US Fleet Forces Command cites need for increased cyber readiness focus
The US Navy's Maintenance Operations Center, shown here, provides maintenance data, which the service wants to use to create AI tools to improve performance. (Janes/Michael Fabey)
While US Fleet Forces Command will continue to focus on overall readiness, there will be additional attention paid to cyber and space system readiness, according to Admiral Karl Thomas, the command's new commander.
“We often overlook all the information systems that are so important in today's fight,” Adm Thomas told reporters on 1 December shortly after he officially took command of US Fleet Forces Command aboard aircraft carrier USS Harry S Truman in Norfolk, Virginia.
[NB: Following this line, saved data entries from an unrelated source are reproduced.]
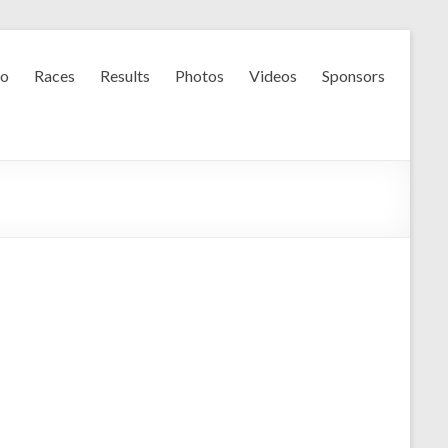
fo
Races
Results
Photos
Videos
Sponsors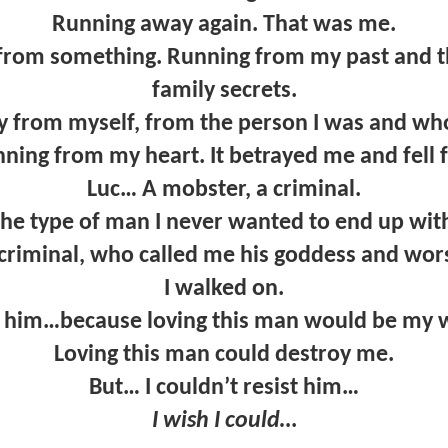
Running away again. That was me.
from something. Running from my past and the
family secrets.
 from myself, from the person I was and who 
ning from my heart. It betrayed me and fell fo
Luc… A mobster, a criminal.
he type of man I never wanted to end up wit
criminal, who called me his goddess and wo
I walked on.
t him…because loving this man would be my 
Loving this man could destroy me.
But… I couldn’t resist him…
I wish I could…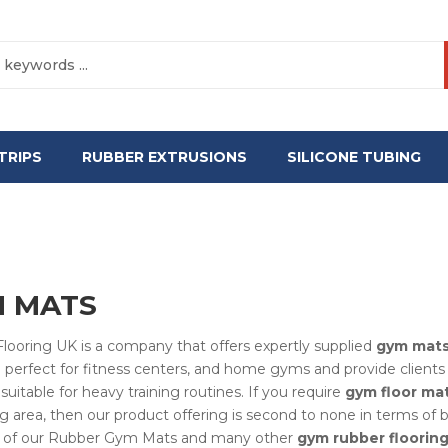
TRIPS
RUBBER EXTRUSIONS
SILICONE TUBING
 MATS
looring UK is a company that offers expertly supplied
gym mat
 perfect for fitness centers, and home gyms and provide clients w
suitable for heavy training routines. If you require
gym floor ma
ng area, then our product offering is second to none in terms of 
ity of our Rubber Gym Mats and many other
gym rubber floorin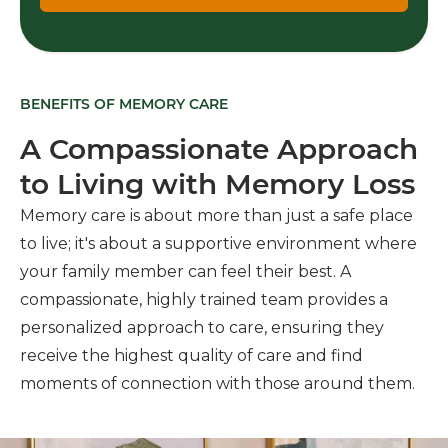
BENEFITS OF MEMORY CARE
A Compassionate Approach
to Living with Memory Loss
Memory care is about more than just a safe place
to live; it's about a supportive environment where
your family member can feel their best. A
compassionate, highly trained team provides a
personalized approach to care, ensuring they
receive the highest quality of care and find
moments of connection with those around them.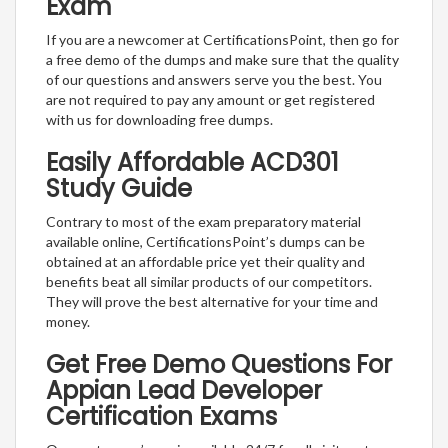
Exam
If you are a newcomer at CertificationsPoint, then go for
a free demo of the dumps and make sure that the quality
of our questions and answers serve you the best. You
are not required to pay any amount or get registered
with us for downloading free dumps.
Easily Affordable ACD301
Study Guide
Contrary to most of the exam preparatory material
available online, CertificationsPoint’s dumps can be
obtained at an affordable price yet their quality and
benefits beat all similar products of our competitors.
They will prove the best alternative for your time and
money.
Get Free Demo Questions For
Appian Lead Developer
Certification Exams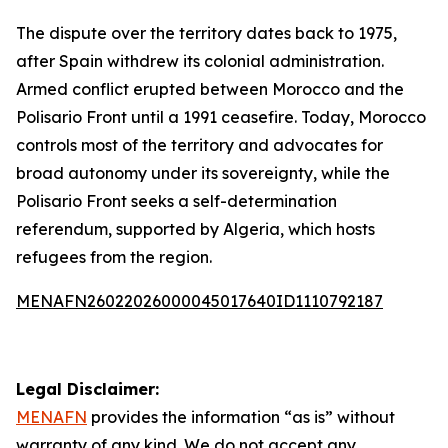
The dispute over the territory dates back to 1975,
after Spain withdrew its colonial administration.
Armed conflict erupted between Morocco and the
Polisario Front until a 1991 ceasefire. Today, Morocco
controls most of the territory and advocates for
broad autonomy under its sovereignty, while the
Polisario Front seeks a self-determination
referendum, supported by Algeria, which hosts
refugees from the region.
MENAFN26022026000045017640ID1110792187
Legal Disclaimer:
MENAFN
provides the information “as is” without
warranty of any kind. We do not accept any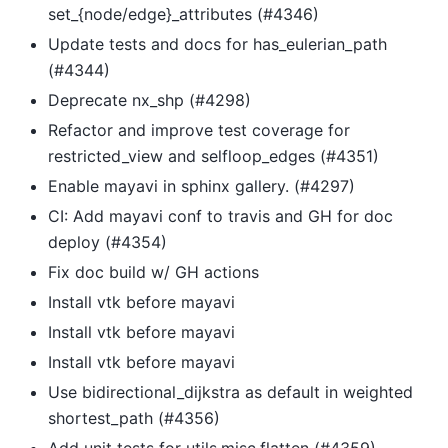
set_{node/edge}_attributes (#4346)
Update tests and docs for has_eulerian_path
(#4344)
Deprecate nx_shp (#4298)
Refactor and improve test coverage for
restricted_view and selfloop_edges (#4351)
Enable mayavi in sphinx gallery. (#4297)
CI: Add mayavi conf to travis and GH for doc
deploy (#4354)
Fix doc build w/ GH actions
Install vtk before mayavi
Install vtk before mayavi
Install vtk before mayavi
Use bidirectional_dijkstra as default in weighted
shortest_path (#4356)
Add unit tests for utils.misc.flatten (#4359)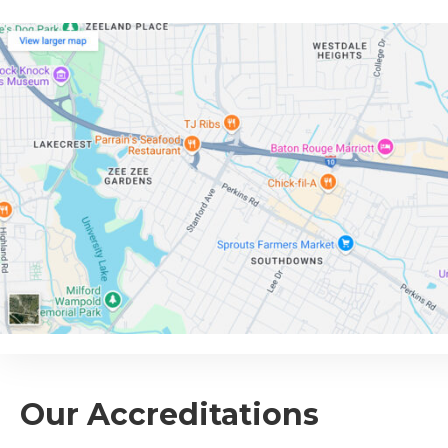
Our Accreditations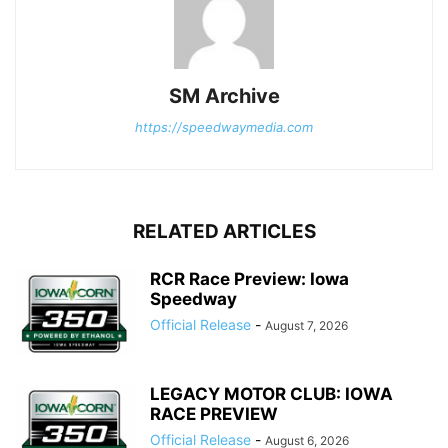
SM Archive
https://speedwaymedia.com
RELATED ARTICLES
RCR Race Preview: Iowa
Speedway
Official Release
-
August 7, 2026
LEGACY MOTOR CLUB: IOWA
RACE PREVIEW
Official Release
-
August 6, 2026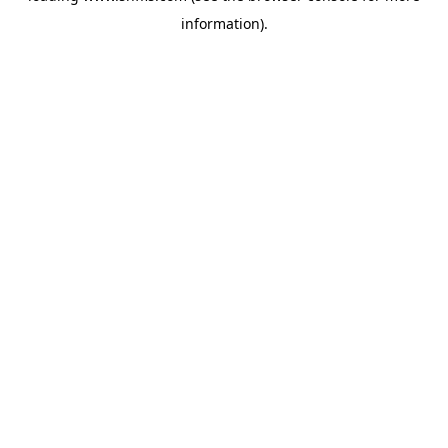
information)
.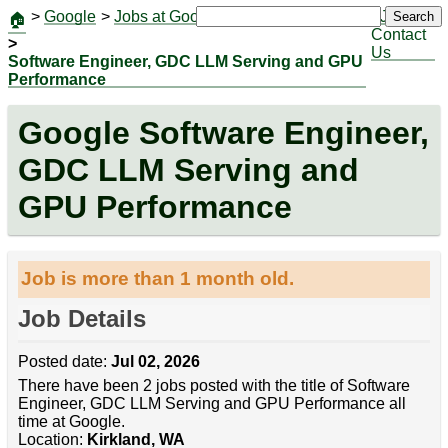
>
Google
>
Jobs at Google
|
Jobs
Search
🏠
Contact
>
Us
Software Engineer, GDC LLM Serving and GPU
Performance
Google Software Engineer,
GDC LLM Serving and
GPU Performance
Job is more than 1 month old.
Job Details
Posted date:
Jul 02, 2026
There have been 2 jobs posted with the title of Software
Engineer, GDC LLM Serving and GPU Performance all
time at Google.
Location:
Kirkland, WA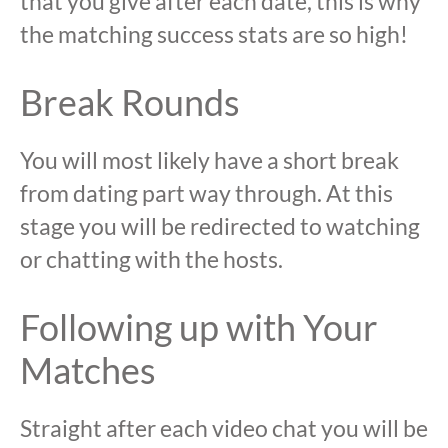
that you give after each date, this is why
the matching success stats are so high!
Break Rounds
You will most likely have a short break
from dating part way through. At this
stage you will be redirected to watching
or chatting with the hosts.
Following up with Your
Matches
Straight after each video chat you will be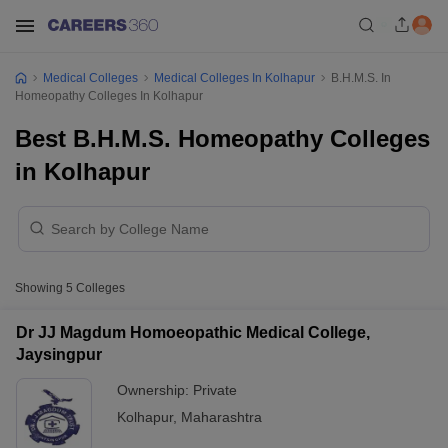
Medical Colleges
Medical Colleges In Kolhapur
B.H.M.S. In
Homeopathy Colleges In Kolhapur
Best B.H.M.S. Homeopathy Colleges
in Kolhapur
Showing
5
Colleges
Dr JJ Magdum Homoeopathic Medical College,
Jaysingpur
Ownership:
Private
Kolhapur
,
Maharashtra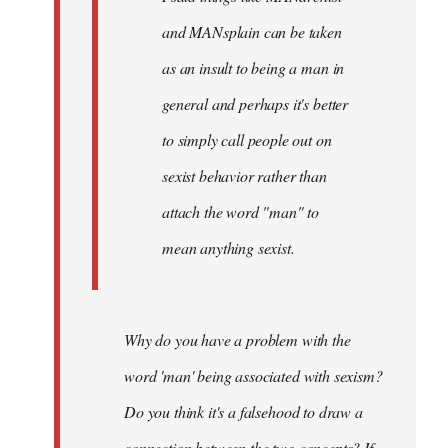
and MANsplain can be taken
as an insult to being a man in
general and perhaps it's better
to simply call people out on
sexist behavior rather than
attach the word "man" to
mean anything sexist.
Why do you have a problem with the
word 'man' being associated with sexism?
Do you think it's a falsehood to draw a
connection between the two concepts? If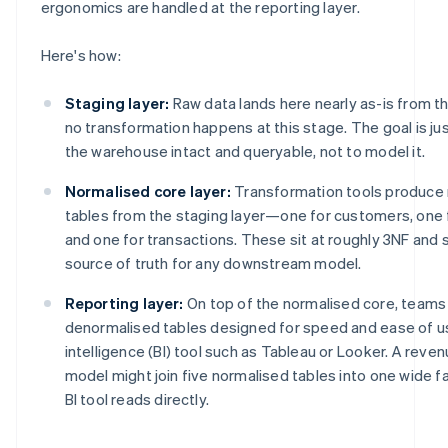
ergonomics are handled at the reporting layer.
Here's how:
Staging layer:
Raw data lands here nearly as-is from the
no transformation happens at this stage. The goal is jus
the warehouse intact and queryable, not to model it.
Normalised core layer:
Transformation tools produce 
tables from the staging layer—one for customers, one
and one for transactions. These sit at roughly 3NF and 
source of truth for any downstream model.
Reporting layer:
On top of the normalised core, teams 
denormalised tables designed for speed and ease of us
intelligence (BI) tool such as Tableau or Looker. A rev
model might join five normalised tables into one wide fa
BI tool reads directly.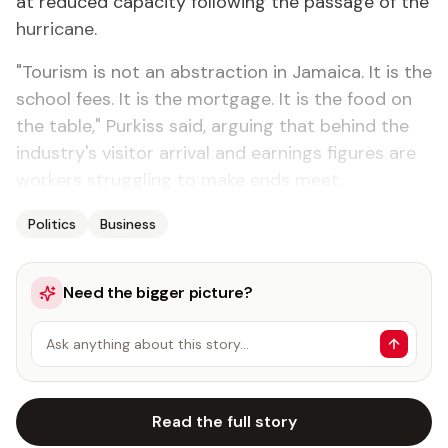
at reduced capacity following the passage of the
hurricane.
"Tourism is not an abstraction in Jamaica. It is the
school fees. It is the mortgage. It is the food on
the table," Purkiss said, arguing that behind the
industry's visitor arrival and earnings figures are
workers struggling to make ends meet.
Politics
Business
Need the bigger picture?
Ask anything about this story…
Read the full story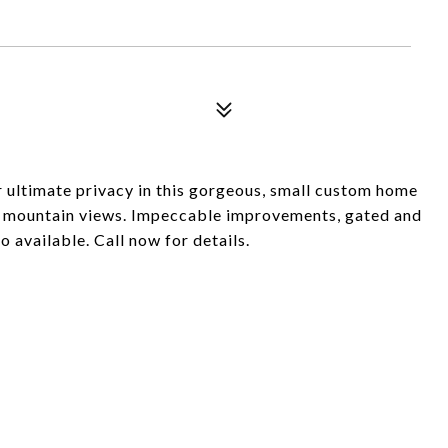
or ultimate privacy in this gorgeous, small custom home
 mountain views. Impeccable improvements, gated and
o available. Call now for details.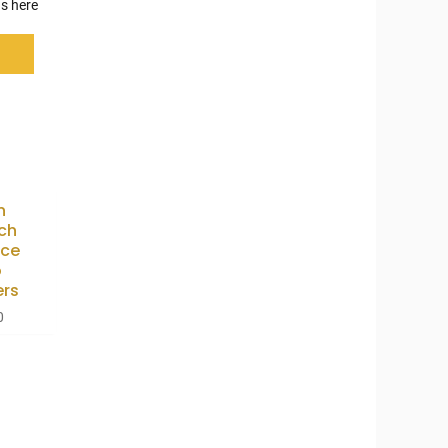
s here
n
ch
nce
o
ers
0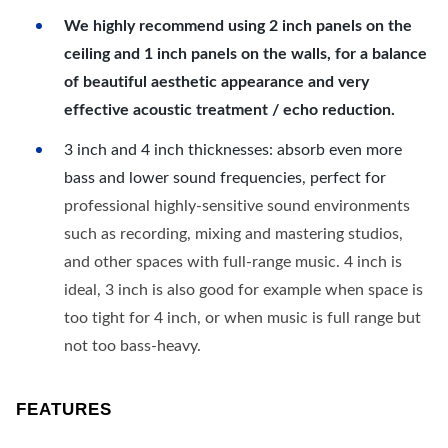
We highly recommend using 2 inch panels on the
ceiling and 1 inch panels on the walls, for a balance
of beautiful aesthetic appearance and very
effective acoustic treatment / echo reduction.
3 inch and 4 inch thicknesses: absorb even more
bass and lower sound frequencies, perfect for
professional highly-sensitive sound environments
such as recording, mixing and mastering studios,
and other spaces with full-range music. 4 inch is
ideal, 3 inch is also good for example when space is
too tight for 4 inch, or when music is full range but
not too bass-heavy.
FEATURES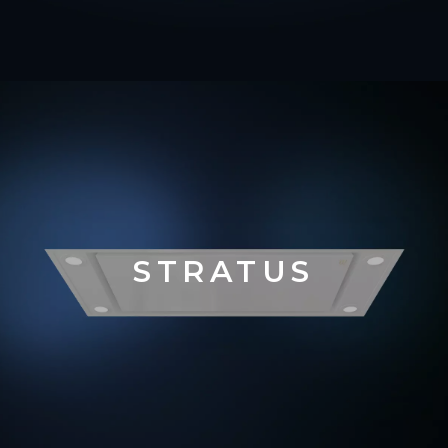
STRATUS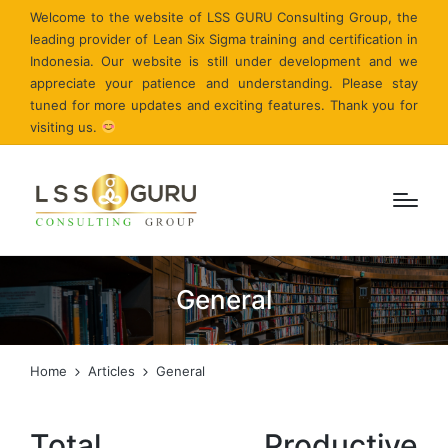
Welcome to the website of LSS GURU Consulting Group, the
leading provider of Lean Six Sigma training and certification in
Indonesia. Our website is still under development and we
appreciate your patience and understanding. Please stay
tuned for more updates and exciting features. Thank you for
visiting us.
General
Home
Articles
General
Total Productive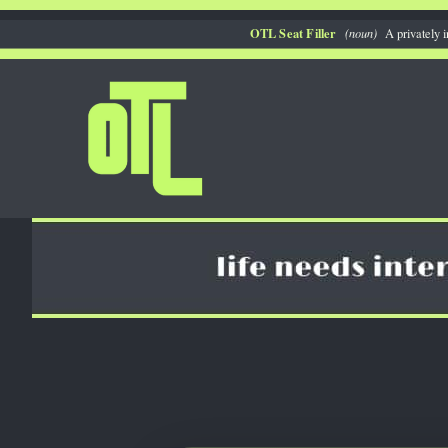
Skip
OTL Seat Filler
(noun)
A privately i
to
content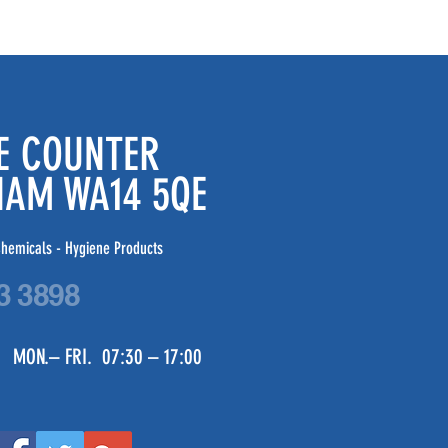
DE COUNTER
CHAM WA14 5QE
hemicals - Hygiene Products
3 3898
 MON.– FRI. 07:30 – 17:00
“We don't fight where we can see each other today,” Adm Thomas noted. “We fight over the horizon.”
US forces need a reliable “ability to communicate, provide tactical [data], [and] provide long-range fires, [and they] have to provide targeting for long-range fires,” Adm Thomas said.
To do this, forces need to ensure the “entire spectrum for today's fight”, he added. “That's a really important aspect.”
He said cyber and space readiness are becoming tactically important “like never before” in learning “how to understand the battlespace”.
The United States is deploying increasingly more sensors, Adm Thomas said, adding, “how we are stitching those sensors together is critically important”.
Adm Thomas said modern tactical warfare depends on “sensing the battlespace”, as well as using the information from that sensing in an efficient manner via technology such as artificial intelligence (AI).
Reliable data
However, he added, “AI is only as good as the data.”
If the data feeding into AI is corrupt, then so will any kind of analysis used for domain awareness, according to the new commander of US Fleet Forces Command.